A Trip Down the Data Path: RAID and Data Layout
This month we are going to put everything together for the entire data path. If you haven't read the earlier articles in the series, it might be best to review them to get a better understanding of the data path and the equipment/software involved. The data path is the path I/O takes across the:
Application Library Operating System Volume Manager and File System RAID
The hypothesis I originally made when this series started was that if you want to tune I/O performance, you first have to understand the entire data path, so this month we are going to cover file system layout with respect to the applications and RAID hardware used (the data path).
Where to Start
You might think the place to start is building RAID volumes, but as you will see, that actually is the worst place to start. The first thing you need to do is understand how the application(s) will be performing I/O and how that will affect the file system and/or volume manager. Factors that need to be accounted for include:
- The number of files within the file system
- The size of the files within the file system
- Request size(s) to the files
- Ratio of read to write operations
- Access patterns of files that will be used the most (for databases, these are often the index files)

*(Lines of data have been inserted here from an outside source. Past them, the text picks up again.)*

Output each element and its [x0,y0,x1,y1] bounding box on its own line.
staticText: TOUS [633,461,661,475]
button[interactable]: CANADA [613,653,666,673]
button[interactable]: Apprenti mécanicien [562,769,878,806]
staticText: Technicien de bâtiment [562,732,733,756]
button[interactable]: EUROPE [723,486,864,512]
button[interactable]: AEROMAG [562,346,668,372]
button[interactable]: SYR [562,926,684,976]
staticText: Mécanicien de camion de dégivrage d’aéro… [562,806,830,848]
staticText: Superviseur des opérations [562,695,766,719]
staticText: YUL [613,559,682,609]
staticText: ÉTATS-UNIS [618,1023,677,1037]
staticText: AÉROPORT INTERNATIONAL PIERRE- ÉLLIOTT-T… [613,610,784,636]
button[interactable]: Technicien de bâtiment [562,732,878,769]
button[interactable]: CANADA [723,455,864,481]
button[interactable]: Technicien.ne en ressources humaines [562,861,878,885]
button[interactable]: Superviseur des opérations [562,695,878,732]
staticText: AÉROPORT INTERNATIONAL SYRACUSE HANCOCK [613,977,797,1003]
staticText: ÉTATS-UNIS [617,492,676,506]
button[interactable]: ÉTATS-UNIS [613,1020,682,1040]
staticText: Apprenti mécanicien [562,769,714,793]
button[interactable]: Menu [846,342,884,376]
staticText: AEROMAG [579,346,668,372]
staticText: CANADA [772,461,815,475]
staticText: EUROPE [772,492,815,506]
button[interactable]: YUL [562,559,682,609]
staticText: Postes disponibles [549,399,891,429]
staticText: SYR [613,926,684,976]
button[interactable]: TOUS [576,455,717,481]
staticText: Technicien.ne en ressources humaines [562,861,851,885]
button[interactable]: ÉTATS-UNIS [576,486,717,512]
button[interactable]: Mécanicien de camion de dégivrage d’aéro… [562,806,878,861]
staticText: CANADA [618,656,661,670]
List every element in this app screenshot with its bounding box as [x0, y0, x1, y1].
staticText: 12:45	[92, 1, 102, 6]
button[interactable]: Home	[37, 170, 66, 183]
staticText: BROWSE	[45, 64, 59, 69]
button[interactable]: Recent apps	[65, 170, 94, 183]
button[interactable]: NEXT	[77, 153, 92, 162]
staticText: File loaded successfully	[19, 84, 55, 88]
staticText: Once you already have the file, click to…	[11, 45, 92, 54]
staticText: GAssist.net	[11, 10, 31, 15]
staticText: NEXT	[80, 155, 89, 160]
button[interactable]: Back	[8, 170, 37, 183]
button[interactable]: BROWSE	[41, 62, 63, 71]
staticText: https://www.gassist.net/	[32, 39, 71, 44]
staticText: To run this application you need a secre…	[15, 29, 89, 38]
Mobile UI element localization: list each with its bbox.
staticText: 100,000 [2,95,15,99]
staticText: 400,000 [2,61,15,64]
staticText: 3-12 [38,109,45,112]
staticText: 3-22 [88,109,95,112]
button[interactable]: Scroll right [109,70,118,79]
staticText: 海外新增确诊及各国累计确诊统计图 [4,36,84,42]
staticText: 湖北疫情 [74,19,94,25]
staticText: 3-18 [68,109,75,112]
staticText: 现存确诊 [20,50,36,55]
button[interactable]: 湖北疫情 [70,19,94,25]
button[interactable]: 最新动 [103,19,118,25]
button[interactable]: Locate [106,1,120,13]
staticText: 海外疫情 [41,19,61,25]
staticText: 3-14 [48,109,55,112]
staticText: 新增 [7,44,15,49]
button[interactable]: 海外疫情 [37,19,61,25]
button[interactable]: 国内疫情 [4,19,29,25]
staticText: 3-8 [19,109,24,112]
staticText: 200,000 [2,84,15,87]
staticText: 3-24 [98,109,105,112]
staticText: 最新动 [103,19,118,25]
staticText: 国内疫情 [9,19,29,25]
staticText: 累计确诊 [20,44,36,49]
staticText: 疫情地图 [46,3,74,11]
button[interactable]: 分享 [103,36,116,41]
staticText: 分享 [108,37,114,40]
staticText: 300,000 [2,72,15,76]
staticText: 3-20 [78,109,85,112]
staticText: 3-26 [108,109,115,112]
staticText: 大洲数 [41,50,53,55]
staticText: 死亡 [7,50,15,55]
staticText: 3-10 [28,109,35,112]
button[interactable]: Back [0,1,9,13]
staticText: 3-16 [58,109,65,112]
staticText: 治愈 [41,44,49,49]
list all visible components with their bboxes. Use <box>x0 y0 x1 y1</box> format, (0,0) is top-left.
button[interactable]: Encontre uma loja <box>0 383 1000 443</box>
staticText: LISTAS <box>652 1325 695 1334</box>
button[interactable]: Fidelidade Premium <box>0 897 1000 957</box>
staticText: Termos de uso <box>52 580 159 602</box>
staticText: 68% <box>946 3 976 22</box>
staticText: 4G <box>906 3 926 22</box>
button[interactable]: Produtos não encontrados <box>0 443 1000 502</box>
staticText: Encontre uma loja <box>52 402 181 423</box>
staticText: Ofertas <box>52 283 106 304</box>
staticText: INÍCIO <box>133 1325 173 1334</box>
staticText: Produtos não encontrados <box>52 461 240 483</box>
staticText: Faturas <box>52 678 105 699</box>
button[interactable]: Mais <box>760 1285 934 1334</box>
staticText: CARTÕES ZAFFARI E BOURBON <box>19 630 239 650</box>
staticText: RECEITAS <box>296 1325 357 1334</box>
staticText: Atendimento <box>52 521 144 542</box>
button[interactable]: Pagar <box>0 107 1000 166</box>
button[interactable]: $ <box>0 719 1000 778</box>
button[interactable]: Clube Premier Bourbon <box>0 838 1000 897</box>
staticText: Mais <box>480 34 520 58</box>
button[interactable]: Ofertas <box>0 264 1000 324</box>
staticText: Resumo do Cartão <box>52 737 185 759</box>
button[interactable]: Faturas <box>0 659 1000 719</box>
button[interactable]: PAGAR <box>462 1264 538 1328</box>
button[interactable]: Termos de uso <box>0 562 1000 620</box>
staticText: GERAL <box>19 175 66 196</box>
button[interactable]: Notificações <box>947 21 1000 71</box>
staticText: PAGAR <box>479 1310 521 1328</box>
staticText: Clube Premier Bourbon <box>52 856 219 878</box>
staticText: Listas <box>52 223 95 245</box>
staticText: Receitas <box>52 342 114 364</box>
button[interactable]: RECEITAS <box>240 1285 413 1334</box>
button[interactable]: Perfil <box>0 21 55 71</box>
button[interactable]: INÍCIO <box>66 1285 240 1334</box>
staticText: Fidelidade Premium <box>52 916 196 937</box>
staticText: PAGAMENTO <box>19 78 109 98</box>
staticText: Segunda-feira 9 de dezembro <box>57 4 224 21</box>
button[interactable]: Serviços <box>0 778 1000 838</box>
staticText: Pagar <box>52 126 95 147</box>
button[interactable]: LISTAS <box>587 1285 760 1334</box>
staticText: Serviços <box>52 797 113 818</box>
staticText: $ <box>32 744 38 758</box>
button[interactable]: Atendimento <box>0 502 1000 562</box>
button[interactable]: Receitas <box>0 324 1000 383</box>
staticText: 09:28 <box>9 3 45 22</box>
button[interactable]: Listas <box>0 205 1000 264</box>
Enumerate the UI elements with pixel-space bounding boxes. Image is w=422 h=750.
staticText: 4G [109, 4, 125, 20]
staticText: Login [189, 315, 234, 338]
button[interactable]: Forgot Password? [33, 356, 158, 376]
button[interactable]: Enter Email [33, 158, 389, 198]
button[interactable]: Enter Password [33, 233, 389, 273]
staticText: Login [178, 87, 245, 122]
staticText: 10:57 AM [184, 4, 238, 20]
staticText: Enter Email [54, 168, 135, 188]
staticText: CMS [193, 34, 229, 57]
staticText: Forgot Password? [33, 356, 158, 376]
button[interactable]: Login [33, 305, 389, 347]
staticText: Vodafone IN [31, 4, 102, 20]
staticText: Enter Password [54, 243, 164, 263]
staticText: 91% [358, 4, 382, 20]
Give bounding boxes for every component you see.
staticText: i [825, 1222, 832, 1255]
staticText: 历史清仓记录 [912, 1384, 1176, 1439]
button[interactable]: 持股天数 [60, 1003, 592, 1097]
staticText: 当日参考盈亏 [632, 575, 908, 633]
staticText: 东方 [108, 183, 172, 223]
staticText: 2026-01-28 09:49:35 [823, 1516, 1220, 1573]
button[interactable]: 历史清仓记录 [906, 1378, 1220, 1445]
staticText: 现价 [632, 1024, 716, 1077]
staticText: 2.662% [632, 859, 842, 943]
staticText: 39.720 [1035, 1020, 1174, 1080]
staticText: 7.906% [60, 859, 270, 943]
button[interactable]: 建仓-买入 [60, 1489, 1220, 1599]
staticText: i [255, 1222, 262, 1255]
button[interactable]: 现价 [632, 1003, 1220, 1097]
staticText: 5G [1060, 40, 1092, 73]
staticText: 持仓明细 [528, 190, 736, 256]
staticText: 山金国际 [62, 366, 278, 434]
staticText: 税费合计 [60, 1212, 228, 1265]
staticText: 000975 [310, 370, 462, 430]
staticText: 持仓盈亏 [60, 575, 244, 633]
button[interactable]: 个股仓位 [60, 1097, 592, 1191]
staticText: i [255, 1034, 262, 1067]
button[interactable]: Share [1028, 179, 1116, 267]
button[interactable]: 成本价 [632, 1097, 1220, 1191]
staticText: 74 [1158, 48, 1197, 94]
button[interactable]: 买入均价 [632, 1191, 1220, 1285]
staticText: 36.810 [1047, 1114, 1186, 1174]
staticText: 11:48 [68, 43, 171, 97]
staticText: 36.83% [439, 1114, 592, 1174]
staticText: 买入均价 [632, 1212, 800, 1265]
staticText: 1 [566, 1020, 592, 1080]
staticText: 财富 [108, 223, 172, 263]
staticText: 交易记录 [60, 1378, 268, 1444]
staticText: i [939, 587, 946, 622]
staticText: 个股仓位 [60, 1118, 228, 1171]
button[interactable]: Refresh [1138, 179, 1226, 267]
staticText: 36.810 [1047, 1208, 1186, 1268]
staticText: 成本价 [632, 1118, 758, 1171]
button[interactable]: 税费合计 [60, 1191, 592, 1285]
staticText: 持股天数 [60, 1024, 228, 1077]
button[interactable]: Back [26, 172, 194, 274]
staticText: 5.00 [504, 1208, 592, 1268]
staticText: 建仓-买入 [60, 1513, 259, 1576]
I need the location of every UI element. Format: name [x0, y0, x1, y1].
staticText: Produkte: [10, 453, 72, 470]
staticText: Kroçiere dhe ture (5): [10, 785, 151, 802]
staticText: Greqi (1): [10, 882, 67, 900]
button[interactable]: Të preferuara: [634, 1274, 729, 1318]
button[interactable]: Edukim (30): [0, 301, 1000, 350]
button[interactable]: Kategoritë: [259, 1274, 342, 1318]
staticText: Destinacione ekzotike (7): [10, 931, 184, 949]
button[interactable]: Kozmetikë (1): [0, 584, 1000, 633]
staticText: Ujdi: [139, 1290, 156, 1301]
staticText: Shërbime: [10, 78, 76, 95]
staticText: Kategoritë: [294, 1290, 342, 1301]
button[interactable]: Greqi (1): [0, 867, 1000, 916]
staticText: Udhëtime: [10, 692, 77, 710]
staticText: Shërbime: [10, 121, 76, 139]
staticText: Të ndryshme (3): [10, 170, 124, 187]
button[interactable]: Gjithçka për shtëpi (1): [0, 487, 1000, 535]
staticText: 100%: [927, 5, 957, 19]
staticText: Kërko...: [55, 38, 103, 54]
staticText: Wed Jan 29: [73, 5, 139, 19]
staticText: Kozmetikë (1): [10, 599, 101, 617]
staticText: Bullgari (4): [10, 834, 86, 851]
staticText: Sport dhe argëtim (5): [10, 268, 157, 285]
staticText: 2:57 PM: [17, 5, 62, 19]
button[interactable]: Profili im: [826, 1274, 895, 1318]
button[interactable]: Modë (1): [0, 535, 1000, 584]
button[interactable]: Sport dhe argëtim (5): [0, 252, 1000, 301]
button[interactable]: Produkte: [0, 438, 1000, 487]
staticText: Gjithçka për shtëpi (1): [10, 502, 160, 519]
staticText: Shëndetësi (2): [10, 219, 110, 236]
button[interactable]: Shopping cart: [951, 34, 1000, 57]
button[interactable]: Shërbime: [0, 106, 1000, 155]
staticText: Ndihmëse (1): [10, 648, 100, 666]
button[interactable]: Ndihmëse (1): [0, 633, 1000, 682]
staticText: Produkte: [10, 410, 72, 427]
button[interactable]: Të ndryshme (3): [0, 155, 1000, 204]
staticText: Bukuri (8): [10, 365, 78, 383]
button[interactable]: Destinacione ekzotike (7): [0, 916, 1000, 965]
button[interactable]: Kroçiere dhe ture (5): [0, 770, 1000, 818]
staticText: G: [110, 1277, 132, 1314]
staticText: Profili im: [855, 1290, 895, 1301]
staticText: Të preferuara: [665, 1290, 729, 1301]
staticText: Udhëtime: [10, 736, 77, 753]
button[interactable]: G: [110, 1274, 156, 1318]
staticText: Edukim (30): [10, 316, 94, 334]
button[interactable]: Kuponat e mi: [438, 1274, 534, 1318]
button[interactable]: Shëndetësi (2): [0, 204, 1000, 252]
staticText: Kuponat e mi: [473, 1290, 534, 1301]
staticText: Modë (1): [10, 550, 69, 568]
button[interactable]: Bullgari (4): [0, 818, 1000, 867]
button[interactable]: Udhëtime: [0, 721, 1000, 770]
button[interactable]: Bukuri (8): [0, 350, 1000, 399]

Before we get too far along, you might want to review the first Storage and I/O article which discusses applications I/O.
Let's say you have a database application and a file system that stripes all of the data (please see "Choosing a File System or Volume Manager" for a discussion of striped file systems and round-robin file systems). Some of the things you will need to consider are:
- How often are indexes created and/or rebuilt
- The size and number of the index file(s)
- The amount of data in indexes verses data within the database
Keeping these things in mind, you might want to consider having different file systems for different types of data. It is often beneficial to have several file systems. For example, you might have:
- One file system for the index files
- One file system for the data within the database
- One file system for the installation of the database (I suggest this as the database application itself usually has many small files, and creating a file system with small allocations reduces the size needed for the installation and allows the other file system to be used with a larger allocation)
- One or more file systems or raw devices for database logs (these are often not under the file system controller, as raw devices are used to ensure the data is not cached in memory in case the system crashes)
If performance is an issue, then having a number of file systems and tuning each file system and LUN within the RAID will provide the best performance for each type of file and I/O associated with it. Let's step through the "whys" for each file system type using the database example.